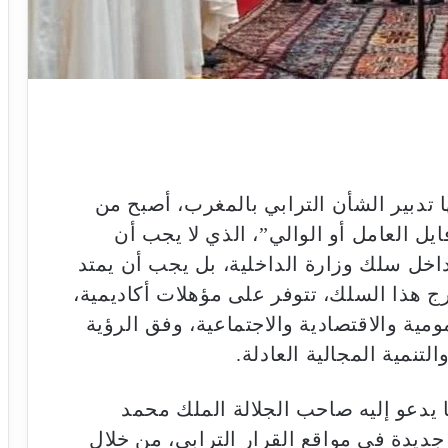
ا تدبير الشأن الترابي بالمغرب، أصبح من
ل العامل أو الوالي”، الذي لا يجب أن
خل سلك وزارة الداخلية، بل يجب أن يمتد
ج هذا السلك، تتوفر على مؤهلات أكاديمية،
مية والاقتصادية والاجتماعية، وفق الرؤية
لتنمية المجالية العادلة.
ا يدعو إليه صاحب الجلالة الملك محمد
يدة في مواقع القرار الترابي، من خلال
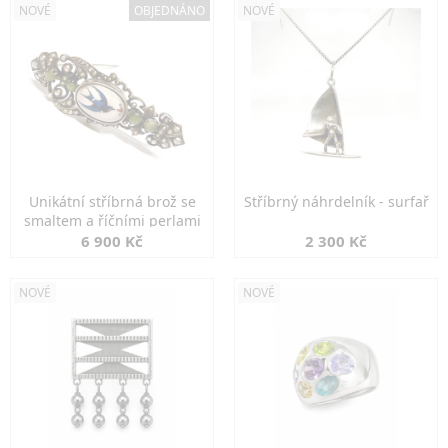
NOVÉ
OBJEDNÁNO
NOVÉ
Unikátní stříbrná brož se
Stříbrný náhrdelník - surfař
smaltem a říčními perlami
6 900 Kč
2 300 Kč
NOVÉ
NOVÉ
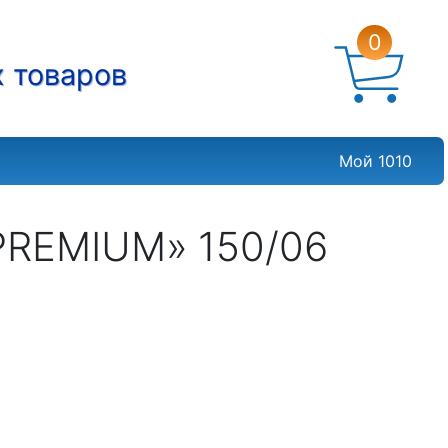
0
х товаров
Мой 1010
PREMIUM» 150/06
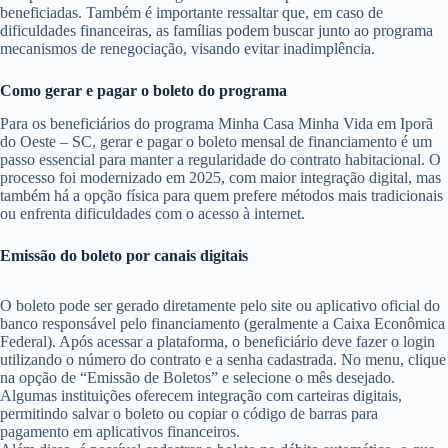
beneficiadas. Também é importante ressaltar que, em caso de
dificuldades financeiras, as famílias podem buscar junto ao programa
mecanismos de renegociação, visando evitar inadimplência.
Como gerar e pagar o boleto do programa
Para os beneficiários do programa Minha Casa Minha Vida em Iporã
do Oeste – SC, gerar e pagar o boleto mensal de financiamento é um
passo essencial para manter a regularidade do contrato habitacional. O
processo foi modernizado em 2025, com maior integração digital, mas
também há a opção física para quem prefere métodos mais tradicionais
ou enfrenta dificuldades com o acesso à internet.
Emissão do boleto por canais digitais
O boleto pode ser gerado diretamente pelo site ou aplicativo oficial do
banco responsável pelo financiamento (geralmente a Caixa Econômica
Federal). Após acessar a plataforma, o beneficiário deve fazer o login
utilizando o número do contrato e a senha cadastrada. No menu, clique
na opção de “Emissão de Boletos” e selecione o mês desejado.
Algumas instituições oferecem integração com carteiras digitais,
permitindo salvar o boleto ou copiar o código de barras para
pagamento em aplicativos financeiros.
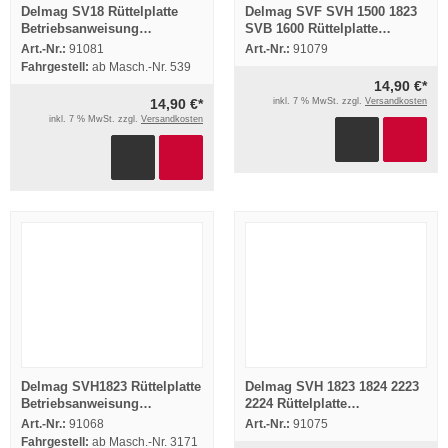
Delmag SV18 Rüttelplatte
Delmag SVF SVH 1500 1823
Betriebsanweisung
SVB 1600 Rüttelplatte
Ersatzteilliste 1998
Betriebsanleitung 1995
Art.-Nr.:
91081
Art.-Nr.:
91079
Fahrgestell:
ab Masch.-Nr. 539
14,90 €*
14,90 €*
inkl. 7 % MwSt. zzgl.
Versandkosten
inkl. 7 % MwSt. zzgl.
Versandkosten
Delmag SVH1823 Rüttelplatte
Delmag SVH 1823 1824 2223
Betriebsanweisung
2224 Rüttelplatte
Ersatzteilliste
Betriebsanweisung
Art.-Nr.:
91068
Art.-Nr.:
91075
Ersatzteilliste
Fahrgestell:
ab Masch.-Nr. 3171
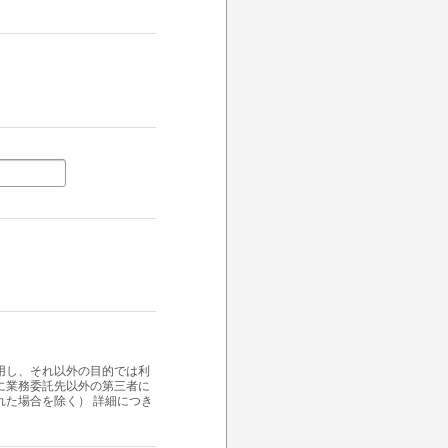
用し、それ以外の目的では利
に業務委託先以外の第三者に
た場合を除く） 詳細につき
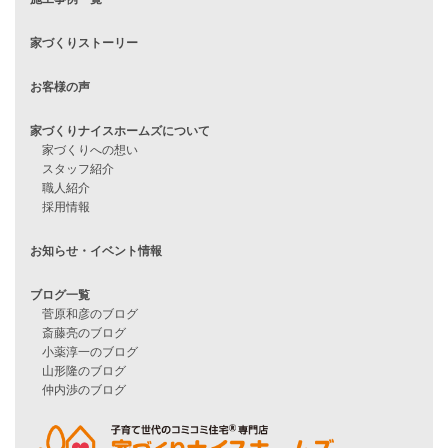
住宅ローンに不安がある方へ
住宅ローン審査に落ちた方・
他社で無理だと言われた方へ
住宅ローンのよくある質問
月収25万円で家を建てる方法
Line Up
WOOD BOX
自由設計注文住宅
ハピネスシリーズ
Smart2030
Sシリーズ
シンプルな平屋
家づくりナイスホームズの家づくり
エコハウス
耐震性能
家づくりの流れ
----------------------------------------
- _Task to carry out_
In the copy, include no pictures; everything else in the material should be written out exactly.

- _Answer to this problem_
ا تدبير الشأن الترابي بالمغرب، أصبح من
ل العامل أو الوالي”، الذي لا يجب أن
خل سلك وزارة الداخلية، بل يجب أن يمتد
ج هذا السلك، تتوفر على مؤهلات أكاديمية،
مية والاقتصادية والاجتماعية، وفق الرؤية
لتنمية المجالية العادلة.
ا يدعو إليه صاحب الجلالة الملك محمد
يدة في مواقع القرار الترابي، من خلال
NOVÉ
OBJEDNÁNO
NOVÉ
Unikátní stříbrná brož se
Stříbrný náhrdelník - surfař
smaltem a říčními perlami
6 900 Kč
2 300 Kč
NOVÉ
NOVÉ
0
х товаров
Мой 1010
PREMIUM» 150/06
beneficiadas. Também é importante ressaltar que, em caso de
dificuldades financeiras, as famílias podem buscar junto ao programa
mecanismos de renegociação, visando evitar inadimplência.
Como gerar e pagar o boleto do programa
Para os beneficiários do programa Minha Casa Minha Vida em Iporã
do Oeste – SC, gerar e pagar o boleto mensal de financiamento é um
passo essencial para manter a regularidade do contrato habitacional. O
processo foi modernizado em 2025, com maior integração digital, mas
também há a opção física para quem prefere métodos mais tradicionais
ou enfrenta dificuldades com o acesso à internet.
Emissão do boleto por canais digitais
O boleto pode ser gerado diretamente pelo site ou aplicativo oficial do
banco responsável pelo financiamento (geralmente a Caixa Econômica
Federal). Após acessar a plataforma, o beneficiário deve fazer o login
utilizando o número do contrato e a senha cadastrada. No menu, clique
na opção de “Emissão de Boletos” e selecione o mês desejado.
Algumas instituições oferecem integração com carteiras digitais,
permitindo salvar o boleto ou copiar o código de barras para
pagamento em aplicativos financeiros.
Delmag SV18 Rüttelplatte
Delmag SVF SVH 1500 1823
Betriebsanweisung
SVB 1600 Rüttelplatte
Ersatzteilliste 1998
Betriebsanleitung 1995
Art.-Nr.:
91081
Art.-Nr.:
91079
Fahrgestell:
ab Masch.-Nr. 539
14,90 €*
14,90 €*
inkl. 7 % MwSt. zzgl.
Versandkosten
inkl. 7 % MwSt. zzgl.
Versandkosten
Delmag SVH1823 Rüttelplatte
Delmag SVH 1823 1824 2223
Betriebsanweisung
2224 Rüttelplatte
Ersatzteilliste
Betriebsanweisung
Art.-Nr.:
91068
Art.-Nr.:
91075
Ersatzteilliste
Fahrgestell:
ab Masch.-Nr. 3171
用し、それ以外の目的では利
に業務委託先以外の第三者に
た場合を除く） 詳細につき
住宅ローンに不安がある方へ
住宅ローン審査に落ちた方・
他社で無理だと言われた方へ
住宅ローンのよくある質問
月収25万円で家を建てる方法
Line Up
WOOD BOX
自由設計注文住宅
ハピネスシリーズ
Smart2030
Sシリーズ
シンプルな平屋
家づくりナイスホームズの家づくり
エコハウス
耐震性能
家づくりの流れ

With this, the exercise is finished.